Impacting with Typical of Me (2022), her debut extended play, Laufey captured critics and record buyers alike. Then over the next three years, she continued developing her sound – rich and sonorous – across another triptych of EPs, two live albums, and a pair of acclaimed full-length studio efforts, Everything I Know About Love (2022) and Bewitched (2023). These discs consolidated additional reviewer praise and grew her reach on the charts.
Bewitched earned an inaugural GRAMMY Award (“Best Traditional Pop Vocal Album”) in 2024, bringing her to the notice of the ultimate songstress herself: Barbra Streisand. Currently, Laufey features amongst a decorated roster lining Streisand’s 37th long player The Secret of Life: Partners, Volume 2 (2025). Despite this vertiginous rise, Laufey conserves her music’s core: a traditional-to-modern pop fusion curated from a complex mix of jazz, classical, acoustic, and bossa nova. It’s the ideal canvas for her voice and songwriting on third album A Matter of Time.
She refines her formula enlisting the talents of Spencer Stewart and Aaron Dessner to produce.
Dessner – one of the founders of the indie-rock clique The National – is fire-new to Laufey’s orbit; his tunesmithing on a few of Taylor Swift’s recent releases has only yielded him further renown. Stewart’s work history with Laufey on Everything I Know About Love and Bewitched makes him a welcome figure on this affair. Laufey joins them as a co-producer, partial arranger and session hand. Her way with piano, cello, electric bass, celeste, wood block, upright bass, and more (see the sleeve notes for details) demonstrate her keen abilities.
The three musicians spare no expense maintaining the filmic grandeur her projects have become known for. It casts A Matter of Time as a spellbinding experience for any audiophile. Opener “Clockwork” is a decadent slice of big band nostalgia, indicative of the quality one can expect.

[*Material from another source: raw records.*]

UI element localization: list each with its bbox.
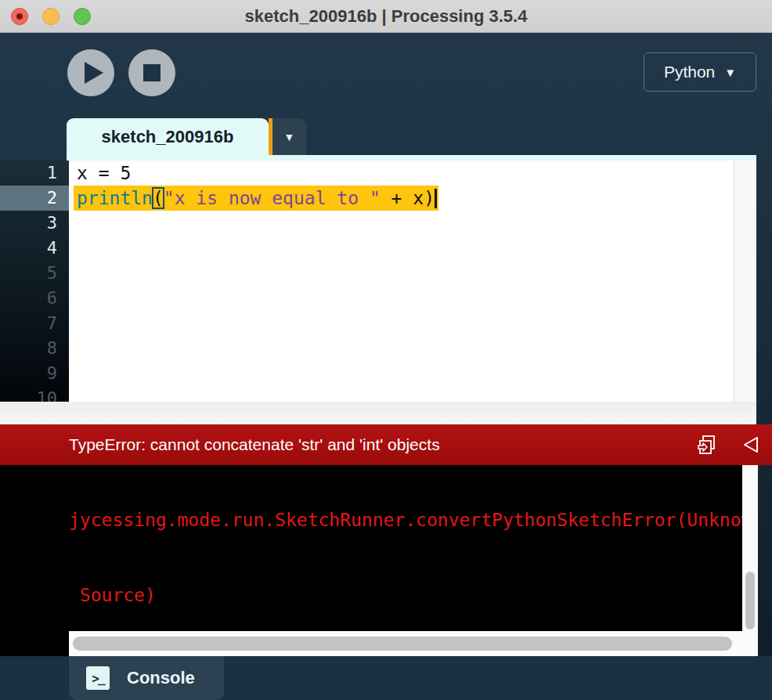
mode-label: Python — [664, 63, 715, 81]
footer-bar: >_ Console — [0, 656, 772, 700]
tab-sketch[interactable]: sketch_200916b — [67, 118, 269, 155]
tab-sketch-label: sketch_200916b — [102, 127, 234, 147]
error-message: TypeError: cannot concatenate 'str' and … — [69, 424, 440, 465]
editor-top-strip — [67, 155, 756, 161]
copy-error-icon[interactable] — [697, 435, 717, 455]
terminal-icon: >_ — [86, 666, 110, 690]
line-number: 5 — [0, 261, 69, 286]
titlebar: sketch_200916b | Processing 3.5.4 — [0, 0, 772, 33]
code-editor[interactable]: 1 2 3 4 5 6 7 8 9 10 x = 5 println("x is… — [0, 161, 756, 402]
line-number: 3 — [0, 211, 69, 236]
error-bar: TypeError: cannot concatenate 'str' and … — [0, 424, 772, 465]
chevron-down-icon: ▼ — [724, 66, 736, 79]
play-icon — [85, 62, 103, 84]
console-horizontal-scrollbar-thumb[interactable] — [73, 637, 732, 651]
stack-trace-line: jycessing.mode.run.SketchRunner.convertP… — [69, 507, 742, 532]
string-token: "x is now equal to " — [164, 188, 381, 208]
text-caret — [435, 189, 437, 208]
code-text-area[interactable]: x = 5 println("x is now equal to " + x) — [69, 161, 734, 402]
collapse-console-icon[interactable] — [741, 435, 761, 455]
chevron-down-icon: ▼ — [284, 131, 295, 143]
line-number: 9 — [0, 361, 69, 386]
current-line-highlight: println("x is now equal to " + x) — [74, 186, 438, 211]
code-line-1: x = 5 — [69, 161, 734, 186]
mode-selector[interactable]: Python ▼ — [644, 52, 756, 92]
console-tab-label: Console — [127, 668, 195, 688]
line-number: 8 — [0, 336, 69, 361]
stop-button[interactable] — [128, 49, 175, 96]
console-tab[interactable]: >_ Console — [69, 656, 224, 700]
line-number-current: 2 — [0, 186, 69, 211]
editor-horizontal-scrollbar[interactable] — [0, 402, 756, 424]
matched-paren-token: ( — [153, 188, 164, 208]
line-number: 7 — [0, 311, 69, 336]
function-token: println — [77, 188, 153, 208]
tab-menu-button[interactable]: ▼ — [272, 118, 306, 155]
line-number-gutter: 1 2 3 4 5 6 7 8 9 10 — [0, 161, 69, 402]
stop-icon — [143, 64, 161, 81]
run-button[interactable] — [67, 49, 114, 96]
line-number: 6 — [0, 286, 69, 311]
stack-trace: jycessing.mode.run.SketchRunner.convertP… — [69, 465, 742, 656]
console-vertical-scrollbar-thumb[interactable] — [745, 572, 755, 630]
line-number: 4 — [0, 236, 69, 261]
console-vertical-scrollbar[interactable] — [742, 465, 758, 656]
console-horizontal-scrollbar[interactable] — [69, 631, 742, 656]
console-output[interactable]: jycessing.mode.run.SketchRunner.convertP… — [0, 465, 742, 656]
stack-trace-line: Source) — [69, 583, 742, 608]
window-title: sketch_200916b | Processing 3.5.4 — [0, 0, 772, 33]
line-number: 10 — [0, 386, 69, 402]
editor-vertical-scrollbar[interactable] — [734, 161, 756, 402]
line-number: 1 — [0, 161, 69, 186]
processing-window: sketch_200916b | Processing 3.5.4 Python… — [0, 0, 772, 700]
plain-token: + x) — [381, 188, 435, 208]
code-line-2-current: println("x is now equal to " + x) — [69, 186, 734, 211]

Even better, there’s a deepening of Laufey’s unique, aforementioned fusion throughout. The drums feel more punctuated with “A Cautionary Tale”, the guitar-strumming feels balmier on “Castle In Hollywood”, and the strings zing just a little bit more via “Forget-Me-Not”. All these particulars are revealed with that introductory listen and will make any subsequent visit to this set as exciting as that initial spin. This method reaches a beautiful crescendo on “Cuckoo Ballet”, an instrumental reprise of A Matter of Time’s first six selections; it recalls “Nocturne”, an antecedent version of “Cuckoo Ballet” on Bewitched, but with its compositional contrast set to a brighter tone here.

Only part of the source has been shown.